Derlemenizi çok beğendim, güzel bir fikir çünkü Kate Winslet çağımızın en yetenekli kadın oyuncularından biri, içinde yer alacağı filmleri de büyük özenle seçiyor, çok nitelikli bir filmografisi var. Bu harika paylaşım için teşekkürler.
Umut'un da senin de en en en sonunda birer postayla blog'a dönmüş olmanıza cidden sevinim, ya yazın böyle sıkça olmasa da arada lütfen! Şimdi hiç akılda yokken izleyecek 10 yeni filmim oldu kötü mü :))
Merhaba :) Bir kaç ay bekledik ama uzun bekleyişe değdi, yaratıcı ve dolu dolu bir post ile dönmüşsünüz :) Kate'i biz de çok beğeniyor ve seviyoruz. En sevdiğim filmleri Finding Neverland, ESOTSM, Heavenly Creatures ve (kim ne derse desin) Titanik. Life of David Gale ile Little Children'ı izlememiştim ama bunu okuduktan sonra mutlaka izlerim dedim.
Eternal Sunshine of the Spotless Mind ve The Reader ile ilgili yazdıklarına harfiyen katılıyorum :)
Kate Winslet filmlerinin çoğunu izlediğimi sanıyordum ama varmış baya izlemediğim
bir an önce izleyeceğim izlemediklerimi de
teşekkürler post için
benim de bir sürü izlemediğim varmış. pek iyi oldu, pek güzel oldu bu liste:)
belki yeri değil ama katıldığım bir roman yarışmasını haber vermek istiyorum, kitabımın ismi the chat - türkiş polisiye
ilgilenen olursa http://www.tefrika.net/tefrikalar38.htm
buradan ulaşabilirler
Keira Knightley için de böyle bir liste yapılmalı :)
benim de izlemediğim bir sürü filmi var, bu yorumun üstüne biraz araştırmak lazım :)

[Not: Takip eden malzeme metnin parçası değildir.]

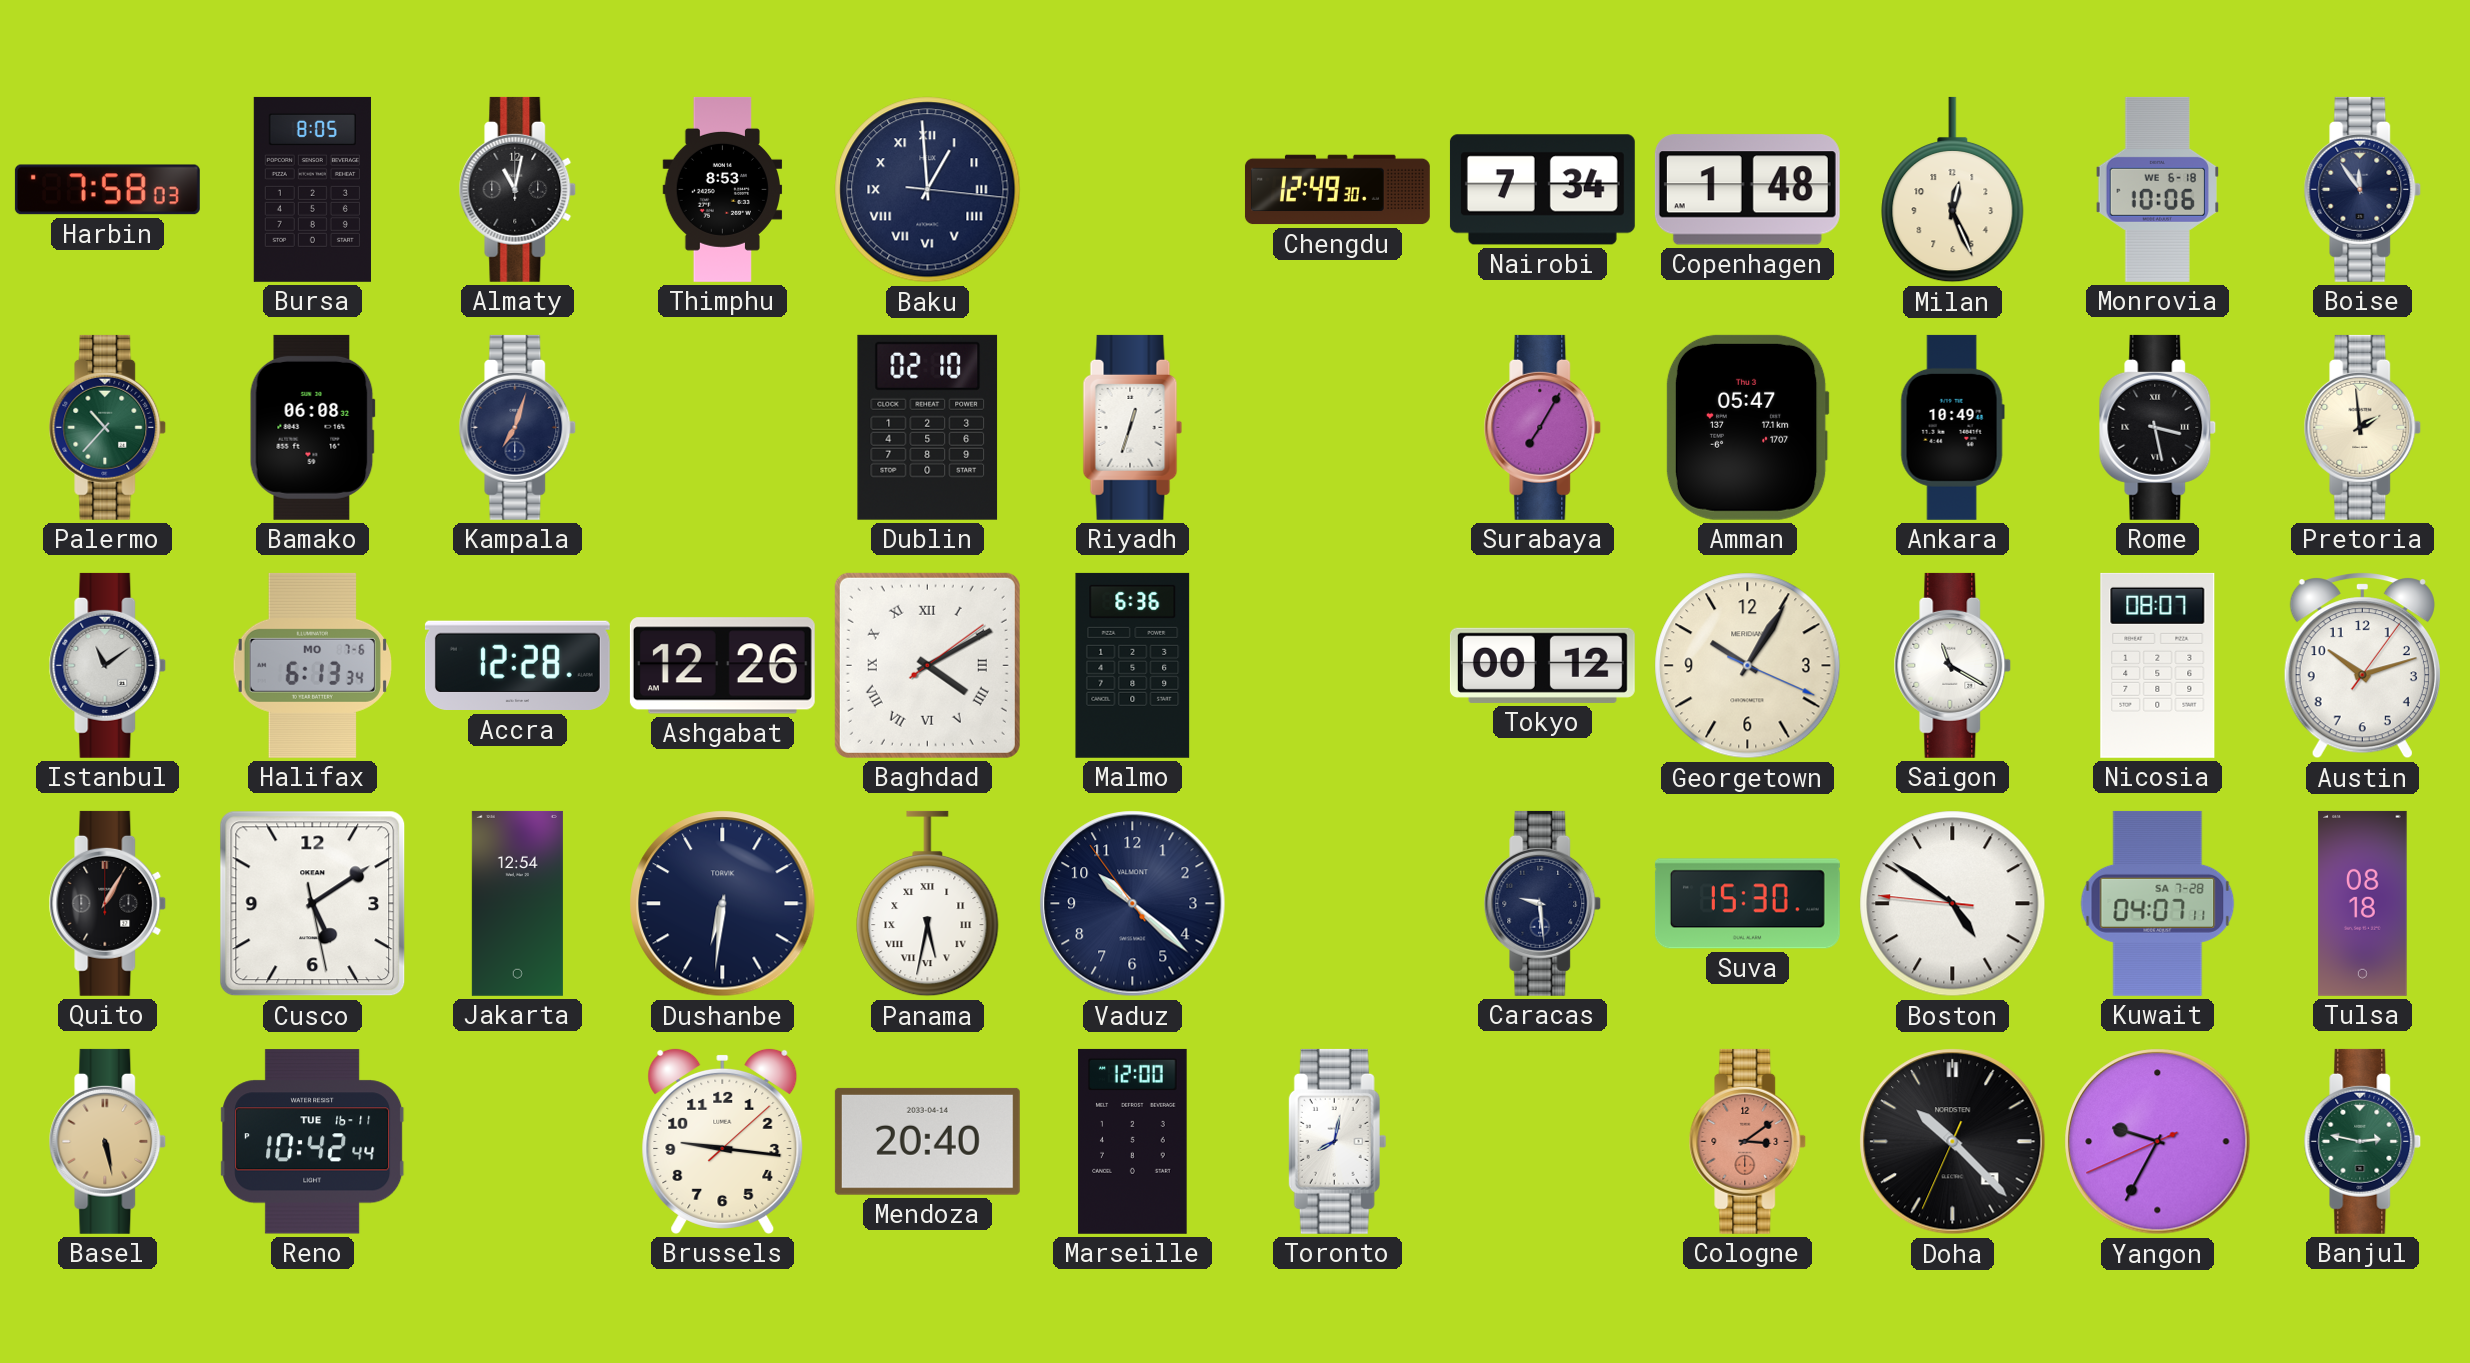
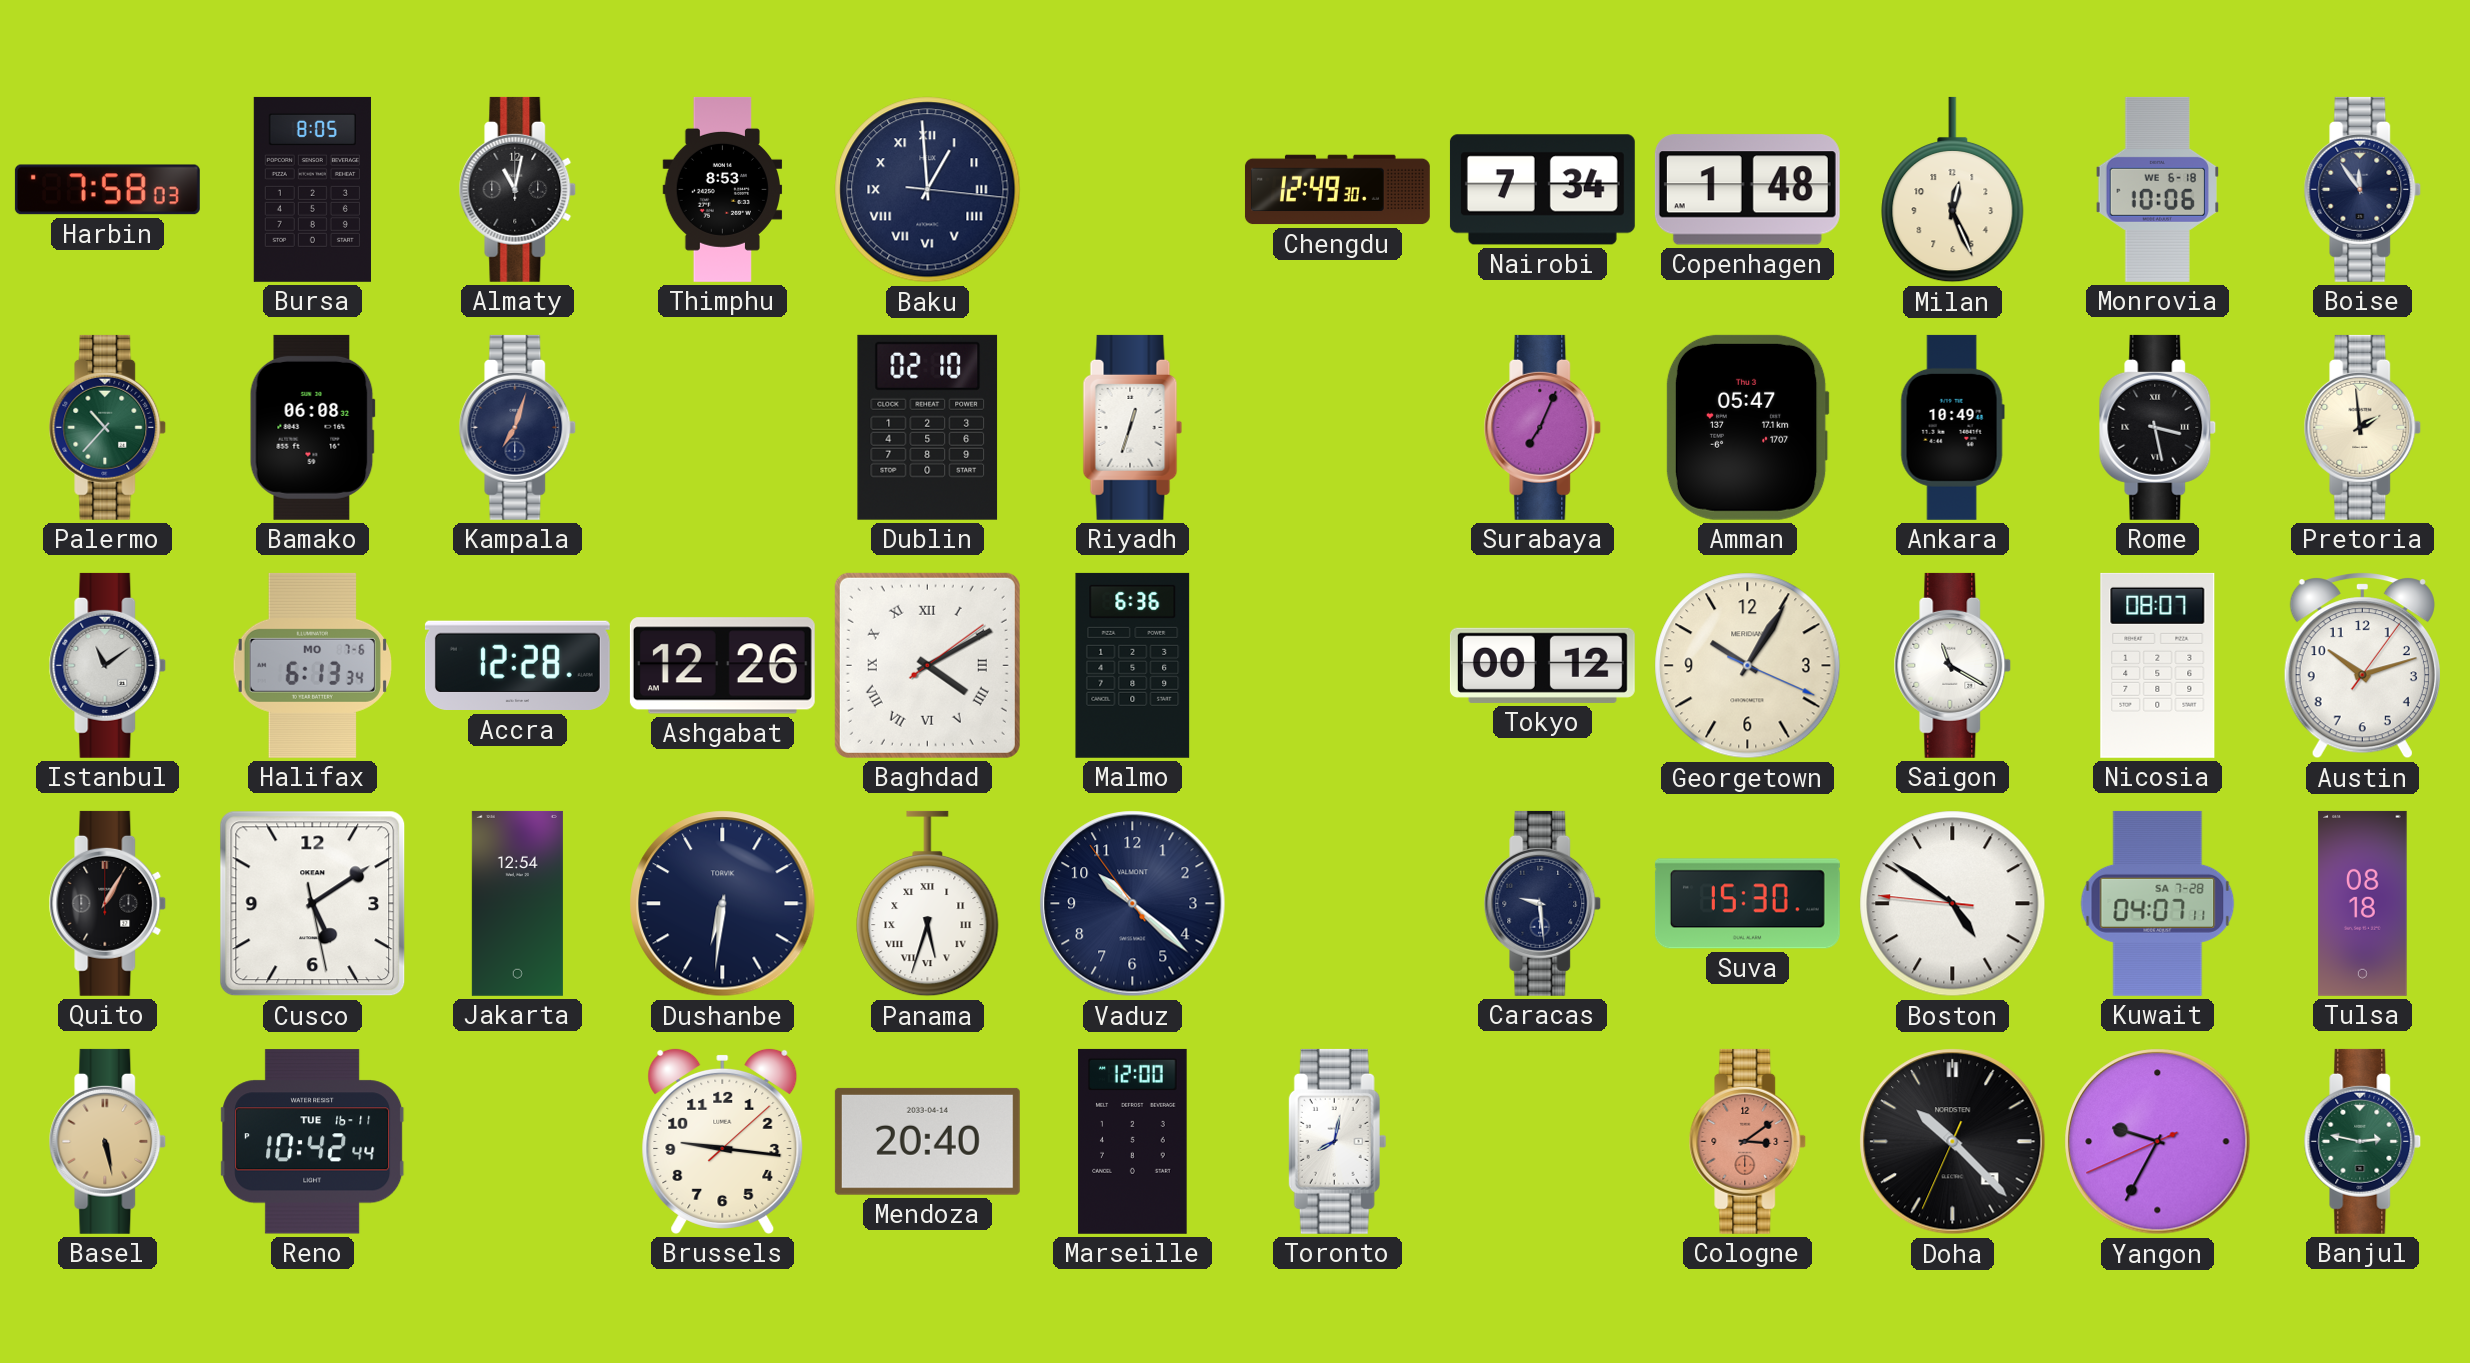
Surabaya: 7:05 -> 7:04
Panama: 5:32 -> 5:33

Kate Winslet'ı çok severim çok sevindim bu posta!
so beautifulll..
love kate winslet..:-)
"Oyuncu Doğmak" diyince aklıma gelen ilk oyunculardan biri.Canlandırdığı karakterleri başarıyla seyirciye geçiren doğal yetenekli bir oyuncu.Benim favorilerim Jude*,Okuyucu*,Ölümle Yaşam Arasında,Düşlerin Efendisi çok etkileyiciydi.Bence Kate Winslet böyle güzel daha çok projelerde yer almalı...Marion Cotillard,Charlize Theron,Penelope Cruz,Russell Crowe,Joaquin Phoenix,Reese Witherspoon,Leonardo DiCaprio gibi yetenekli oyuncuların izlettirdikleri bir filmden çok daha fazlası...Elinize sağlık.